[TASK ITEM] Which lines belong in the answer? Exactly those from the line containing "幸平氏も逡巡「ボクもできなかっただろうなあ」" through the last line of the records below, repeated as written.

=== WORKING DATA ===

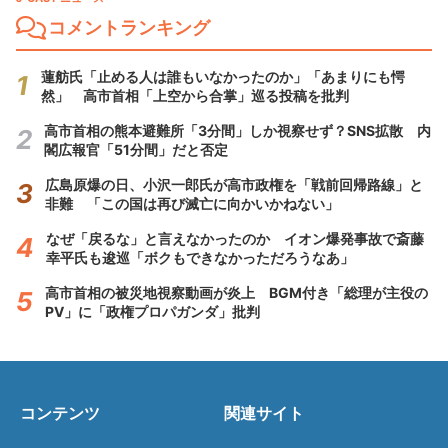
コメントランキング
蓮舫氏「止める人は誰もいなかったのか」「あまりにも愕
然」 高市首相「上空から合掌」巡る投稿を批判
高市首相の熊本避難所「3分間」しか視察せず？SNS拡散 内
閣広報官「51分間」だと否定
広島原爆の日、小沢一郎氏が高市政権を「戦前回帰路線」と
非難 「この国は再び滅亡に向かいかねない」
なぜ「戻るな」と言えなかったのか イオン爆発事故で斎藤
幸平氏も逡巡「ボクもできなかっただろうなあ」
高市首相の被災地視察動画が炎上 BGM付き「総理が主役の
PV」に「政権プロパガンダ」批判
コンテンツ
関連サイト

===

[TASK ANSWER]
幸平氏も逡巡「ボクもできなかっただろうなあ」
高市首相の被災地視察動画が炎上 BGM付き「総理が主役の
PV」に「政権プロパガンダ」批判
コンテンツ
関連サイト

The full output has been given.